Battista watched their shadowy images pass the glazed windows, swiftly retreating to the table, breaking the red wax fleur-de-lis seal with a snap, and unfurling the folded golden parchment with a crackle. As he sat, his men gathered round him, their silence thick with curiosity and the scraping of chair legs across stone floor.
His wide-eyed expectancy sagged, mouth pursing. “It is in Latin.”
Without a word, Giovanni raised himself up and reached across the wide expanse of polished cherrywood, pulling the pages from Battista’s hand and his reluctant grasp.
With deep sighs of disappointment, the others stood and set themselves away ... some to cards, some to more drink ... leaving Giovanni to his work. All save Battista.
“I can’t do this if you keep hovering,” Giovanni grumbled without looking at the man pacing behind him.
Battista’s broad shoulders slumped as he raised his dark eyes heavenward. “But you are taking so very long.”
“Well, it is a very long message.” Giovanni did turn then, his own impatience in the set of his jaw. “And it is strangely wrought. Please, a few moments of stillness and it will be done.”
Battista looked as if he would argue, but thought better of it. Stomping to a chair in the front room, he flounced into it like a denied child on the cusp of a tantrum. His thoughts churned in turmoil, tossed about on the turbulent ocean of this message. The king must be riled indeed, to send a message directly. Only something so grave or of such dire consequence would impel him to forgo their usual and multibranched routes of communication. Battista envisaged plans to capture Florence or perhaps the imperative for Battista to return to France.
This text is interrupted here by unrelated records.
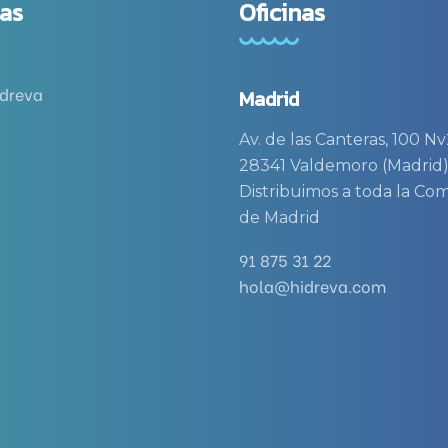
as
Oficinas
idreva
Madrid
Av. de las Canteras, 100 Nv
28341 Valdemoro (Madrid
Distribuimos a toda la C
de Madrid
91 875 31 22
hola@hidreva.com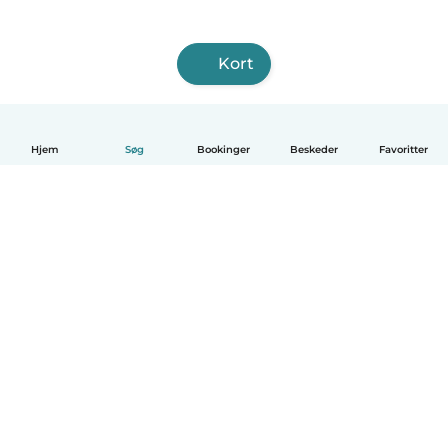
Kort
Hjem
Søg
Bookinger
Beskeder
Favoritter
Dansk
Hvordan det virker
Hjælp
Vilkår og privatliv
Priser
Oplysninger om virksomhed
Babysits for Work
Standarder for fællesskabet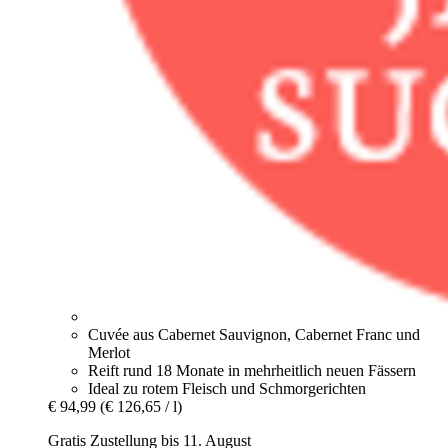
Cuvée aus Cabernet Sauvignon, Cabernet Franc und
Merlot
Reift rund 18 Monate in mehrheitlich neuen Fässern
Ideal zu rotem Fleisch und Schmorgerichten
€ 94,99
(€ 126,65 / l)
Gratis Zustellung bis 11. August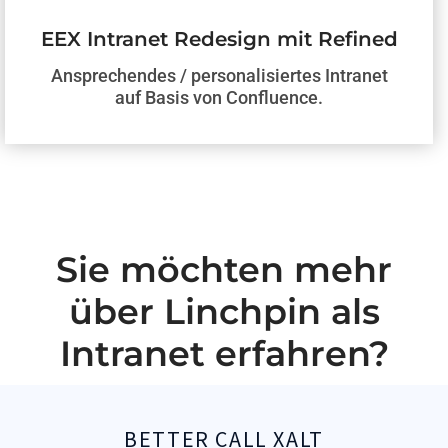
EEX Intranet Redesign mit Refined
Ansprechendes / personalisiertes Intranet
auf Basis von Confluence.
Sie möchten mehr
über Linchpin als
Intranet erfahren?
BETTER CALL XALT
The years he had spent at the French court were some of the dearest in Battista’s memory, especially the time in the company of the king’s sister, Marguerite of Navarre. Their discussions on the fanatical friar Savonarola and his teachings were among the most stimulating of the young man’s life. If not for Marguerite and her brother, he would be dead by now, at the least imprisoned. When first he’d arrived in France, when his name or allegedly words by his hand were linked with an assassination attempt on the then Cardinal Giulio de’ Medici, it was only by the protection of François that he had been spared prosecution. In a printed declaration, the king of France had placed the property of the della Palla family, and those of other families indicted as rebels, under the official protection of the French Crown. Such aegis included Battista himself and, with the act, the king had secured the young man’s lifelong loyalty.
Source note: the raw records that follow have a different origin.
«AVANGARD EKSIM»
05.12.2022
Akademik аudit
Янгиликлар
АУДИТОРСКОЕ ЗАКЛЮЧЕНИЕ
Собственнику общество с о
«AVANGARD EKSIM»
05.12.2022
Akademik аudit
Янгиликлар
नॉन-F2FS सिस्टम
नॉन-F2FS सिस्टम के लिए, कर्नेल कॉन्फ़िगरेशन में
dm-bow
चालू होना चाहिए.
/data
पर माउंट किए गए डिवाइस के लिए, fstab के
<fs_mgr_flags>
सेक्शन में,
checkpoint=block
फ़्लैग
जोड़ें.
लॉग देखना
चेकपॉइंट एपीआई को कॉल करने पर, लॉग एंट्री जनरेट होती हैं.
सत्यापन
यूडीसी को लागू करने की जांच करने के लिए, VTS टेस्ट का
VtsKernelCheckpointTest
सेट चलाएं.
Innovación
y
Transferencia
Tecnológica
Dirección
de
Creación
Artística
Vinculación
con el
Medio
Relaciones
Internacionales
Battista did not know his own mind should the missive call him once more to the king’s side. He would do whatever François asked, except, perhaps, turn his back on Florence when she needed him most.
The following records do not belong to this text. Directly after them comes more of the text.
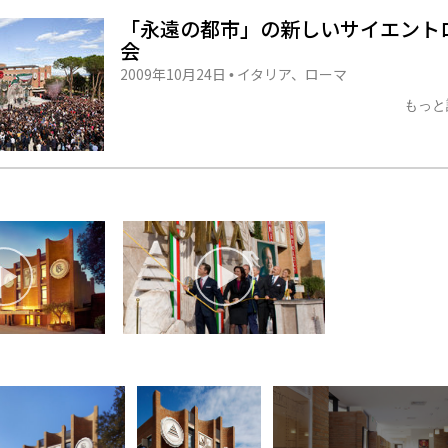
「永遠の都市」の新しいサイエント
会
2009年10月24日
イタリア、ローマ
•
もっと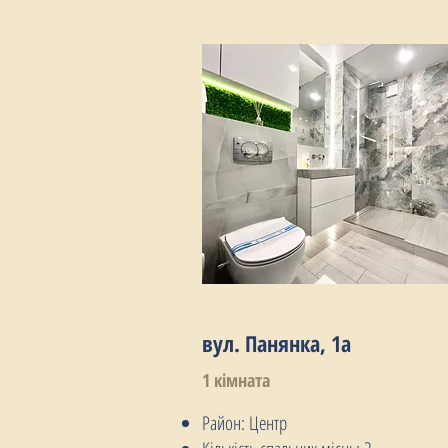
вул. Панянка, 1а
1 кімната
Район: Центр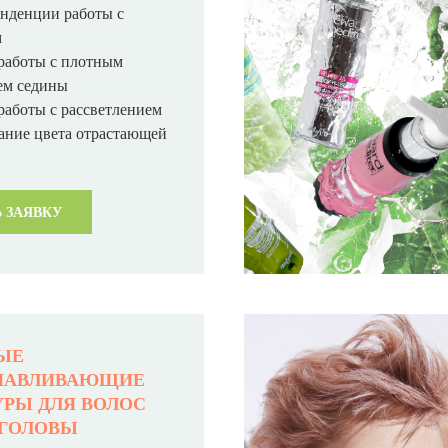
нденции работы с
м
работы с плотным
ем седины
работы с рассветлением
ние цвета отрастающей
 ЗАЯВКУ
ЫЕ
НАВЛИВАЮЩИЕ
РЫ ДЛЯ ВОЛОС
 ГОЛОВЫ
The anxiety of his thoughts propelled him to his feet once more. He spun toward Giovanni, only to flinch away again for fear of halting the man’s progress.
“I believe I have it now.”
The call found him like a beacon through a dense fog, and Battista clung to it, rushing to Giovanni’s side.
“As I said, it was strangely formed. My translation is but the gist of it, as opposed to word for word.” Giovanni offered the parchment filled on two sides with his own pretty hand, and Battista grabbed it.